ハーバード大学を修了後、ドイツのフライベルクにある
フライベルク鉱山学校(現在のフライベルク工科大学)で鉱山学を学んだ。
ペンシルベニア州、インドなどの石油調査を終えたのち、1872年(明治5年)
北海道開拓使の招待で来日、1876年まで北海道の地質調査に従事し、
後に工部省の依頼で1876年から日本各地の石炭・石油・地質調査にあたった。
1891年に帰国するまで日本人助手に教育するなど日本地質学に貢献。
帰国後はペンシルベニア州地質調査所次長に就任。

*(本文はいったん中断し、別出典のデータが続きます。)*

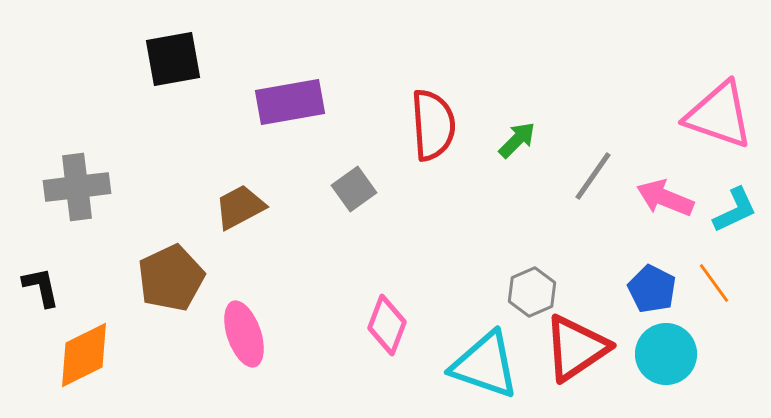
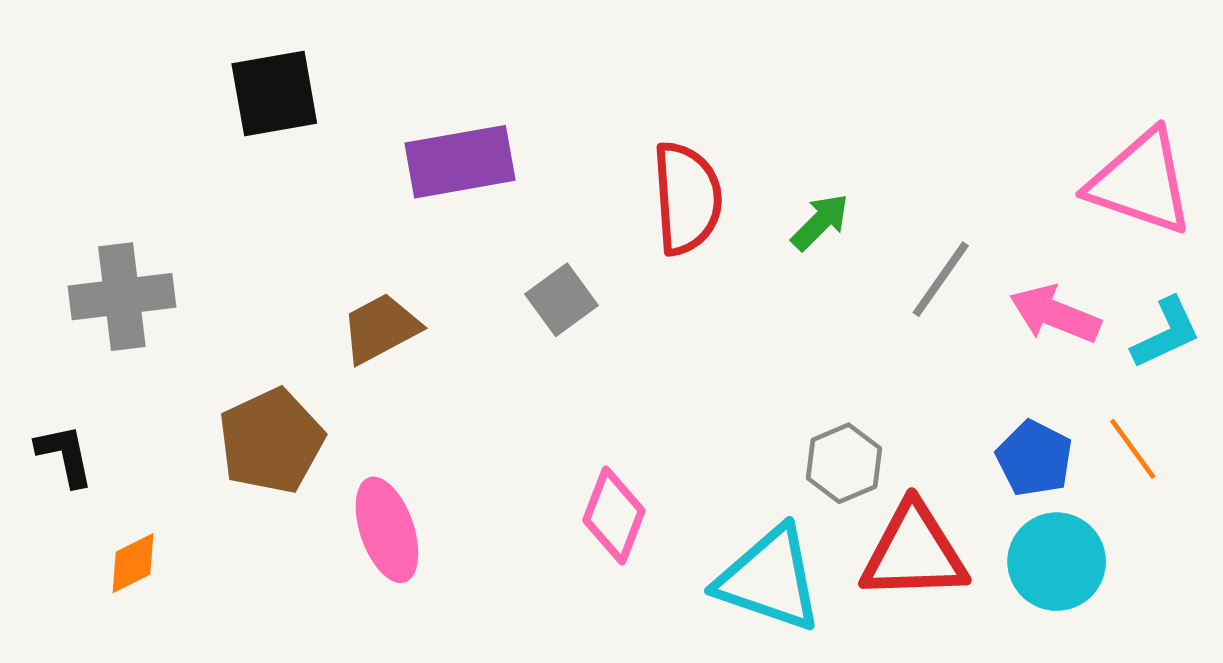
red triangle: (576, 348) -> (914, 552), turned 32
orange diamond: (84, 355) -> (133, 563), size x0.6

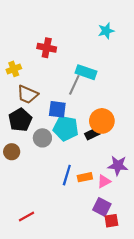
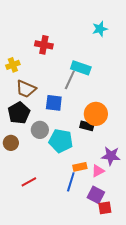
cyan pentagon: (66, 128) -> (61, 141), moved
black rectangle: (92, 134) -> (87, 126), turned 40
blue line: (67, 175) -> (71, 182), moved
red line: (27, 216) -> (29, 182), moved

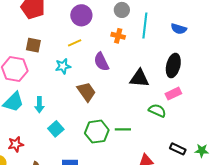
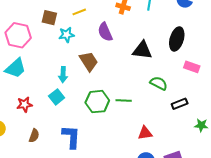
brown square: (33, 45) -> (49, 18), moved
pink rectangle: (173, 94) -> (192, 67), moved, turned 42
cyan arrow: (39, 105) -> (63, 75), moved
red star: (16, 144) -> (25, 104), moved
black rectangle: (178, 149) -> (180, 104), moved, turned -49

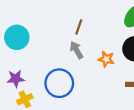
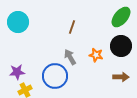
cyan circle: (17, 37) -> (18, 22), moved
gray arrow: (76, 50) -> (70, 57), moved

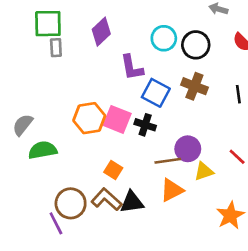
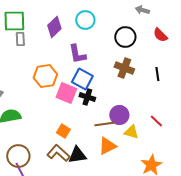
cyan circle: (164, 38) -> (85, 20), moved
blue square: (156, 93) -> (82, 79), moved
orange hexagon: (89, 118) -> (45, 76), moved
yellow triangle: (204, 171) -> (131, 132), turned 35
brown circle: (71, 203) -> (18, 156), moved

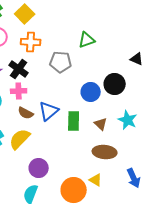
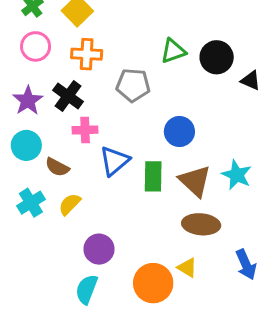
black circle: (115, 84) -> (217, 57), moved
pink cross: (19, 91) -> (85, 130), moved
brown semicircle: (26, 113) -> (57, 167), moved
brown triangle: (101, 124) -> (195, 181), size x1.6
yellow semicircle: (20, 139) -> (70, 204), size x0.7

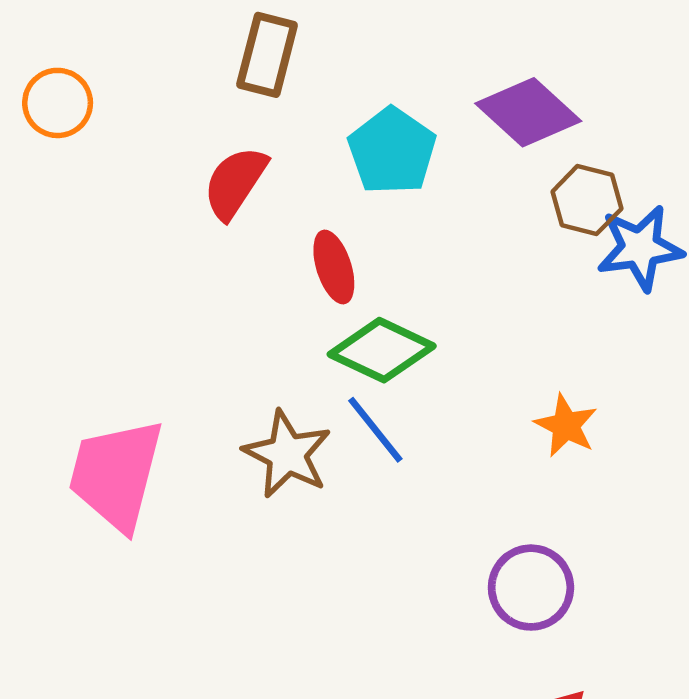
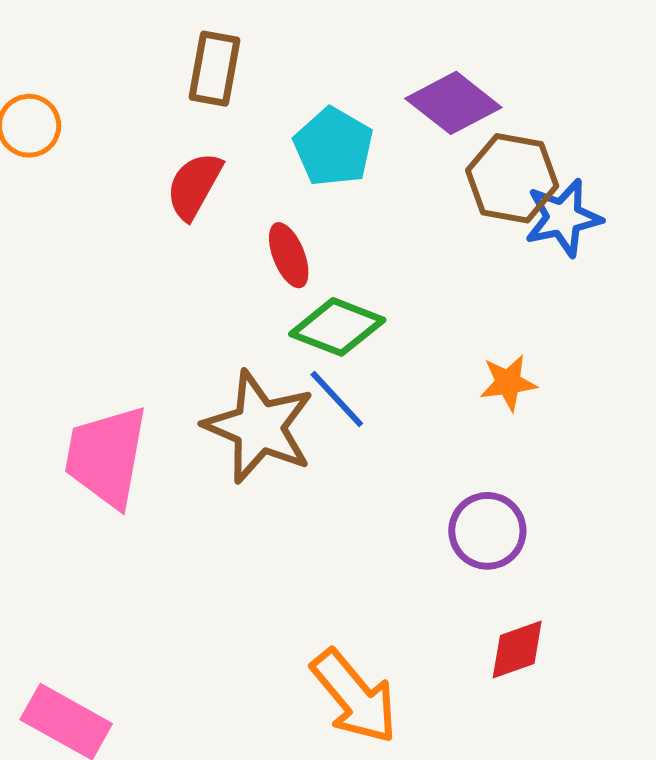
brown hexagon: (587, 200) -> (512, 178), size x1.4
orange star: (566, 426) -> (508, 383), turned -30
brown star: (287, 454) -> (259, 427), size x1.4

1895年に同所退職。
再訪日を望んでいたが訪日できずペンシルベニア州で1920年に死去。 〜
かれにとっても、北海道での日々は格別の体験だったことが偲ばれる。
北海道人として、はるかにリスペクトし続けております。
そんなかれの工部省依頼での東京滞在時期の住宅写真が、
北大の北海道開拓期の写真として保存されていたのであります。
確認できるのは上の2枚の写真で、札幌滞在時にはお雇い外国人の邸宅は
本格的「洋造住宅」であったものが、この東京「平河町」の家は、
写真から「取材」する限り、庭も石灯籠が据えられる純和風住宅。
もう1枚の写真は「書斎使い」していた部屋のようだけれど、
床の間が正面にあり書が掲額されていたりして、日本的知識人風。
この書、内容を理解して掲額していたとすれば日本への理解度ハンパない。
しかし床の間に本棚があったり違い棚にたくさんの書類が積まれたり・・・。
洋机が据え置かれ、コーナーには安楽椅子もあり使い方は洋風の使い方。
一方縁側から出入りの庭の写真からは、ライマンとおぼしき人物もみえる。
和洋折衷は日本人だけではなくかれらも面白がっていたのだろうか?
「郷に入らば郷に従え」を英語で咀嚼していたものか・・・。
また札幌での「洋造住宅」とこの東京平河町での和風住宅のどちらに、
より「快適性」を感じていたのかは、いまうかがい知ることは不可能だけれど、
現代で日本の住空間を考える立場からすると、興味深く
タイムマシンに乗ってでもインタビューしたくなってくる(笑)。
「和風もワンダフルだけれど、ちょと冬、サムイ(笑)」みたいな声が聴けたかも。
経歴ではその前にはインドでも滞在経験があるようなので、
住環境いろいろ体験国際人として、興味深い履歴のようです。